Financial services firm Figure Technologies, Inc. has sought a national bank charter from the Office of the Controller of the Currency (OCC), which will let it meet “promises of efficiency, affordability and financial inclusion,” according to a Friday (Nov. 6) announcement.
The charter would let the company gear its compliance activities toward the requirements of one regulator, provide a cohesive collection of offerings throughout the country, provide clients and business partners with the security of working with a federally regulated and supervised national bank and decrease its legal and regulatory expenses and risks.
“Figure is pursuing the charter to reduce the complexity of our business — we’ll have over 200 state licenses next year without such a charter,” Figure Co-Founder and CEO Mike Cagney said in the announcement. “By reducing complexity, we can leverage the technology efficiencies we have to deliver financial solutions to traditionally underserved and underrepresented consumers, driving real financial inclusion.”
C.D. Davies, head of lending at Figure, will spearhead the firm’s initiatives to get a bank charter from the OCC and he will become the Figure Bank chief executive officer, according to Cagney.
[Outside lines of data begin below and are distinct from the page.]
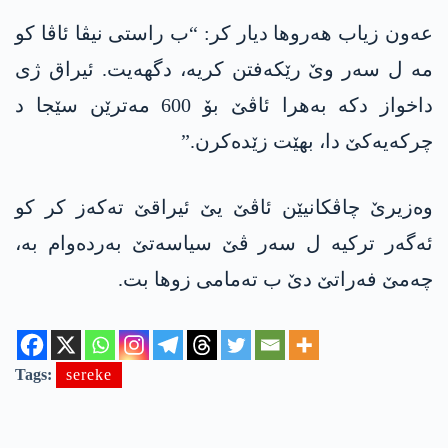
عەون زیاب ھەروھا دیار کر: “ب راستی نیڤا ئاڤا کو
مە ل سەر وێ رێکەفتن کریە، دگھەیت. ئیراق ژی
داخواز دکە بەهرا ئاڤێ بۆ 600 مەترێن سێجا د
چرکەیەکێ دا، بهێت زێدەکرن.”
وەزیرێ چاڤکانیێن ئاڤێ یێ ئیراقێ تەکەز کر کو
ئەگەر ترکیە ل سەر ڤێ سیاسەتێ بەردەوام بە،
چەمێ فەراتێ دێ ب تەمامی زوها بت.
Tags:
sereke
Davies served as CitiMortgage’s chief executive officer and Citibank’s head of global mortgage in addition to Capital One’s president of home loans.
“This national bank charter will be instrumental in our efforts to continue to develop and deliver new financial products and services to communities across this country that really haven’t had access to affordable offerings,” Davies said. “I look forward to working with the OCC as we move forward on this journey.”
Figure says it has already built out the capacity to reduce the time it takes to originate a loan by a significant amount, and has sizably cut expenses in financing, origination, servicing and capital services market execution with blockchain technology.
For banks and other financial institutions, the tide is shifting toward an embrace of blockchain for handling transactions.
Figure Technologies said per a report in December that it originated approximately $1 billion in loans, with partners like Jefferies and Caliber Home Loans.
“You are starting to see that adoption beginning to happen,” Cagney told PYMNTS in a previous interview, “and the expectation is that [Provenance] is a utility for the broader financial ecosystem.”